§ Directions: Each record, in full, must be restated word for word.
Data excerpts START
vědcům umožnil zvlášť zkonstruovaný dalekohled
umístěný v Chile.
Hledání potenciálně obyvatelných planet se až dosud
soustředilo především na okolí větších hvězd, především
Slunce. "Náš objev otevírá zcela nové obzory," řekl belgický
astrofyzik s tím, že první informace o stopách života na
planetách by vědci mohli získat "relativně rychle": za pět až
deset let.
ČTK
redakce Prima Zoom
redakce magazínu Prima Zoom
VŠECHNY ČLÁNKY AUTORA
Data excerpts END
§ Written answer:
vědcům umožnil zvlášť zkonstruovaný dalekohled
umístěný v Chile.
Hledání potenciálně obyvatelných planet se až dosud
soustředilo především na okolí větších hvězd, především
Slunce. "Náš objev otevírá zcela nové obzory," řekl belgický
astrofyzik s tím, že první informace o stopách života na
planetách by vědci mohli získat "relativně rychle": za pět až
deset let.
ČTK
redakce Prima Zoom
redakce magazínu Prima Zoom
VŠECHNY ČLÁNKY AUTORA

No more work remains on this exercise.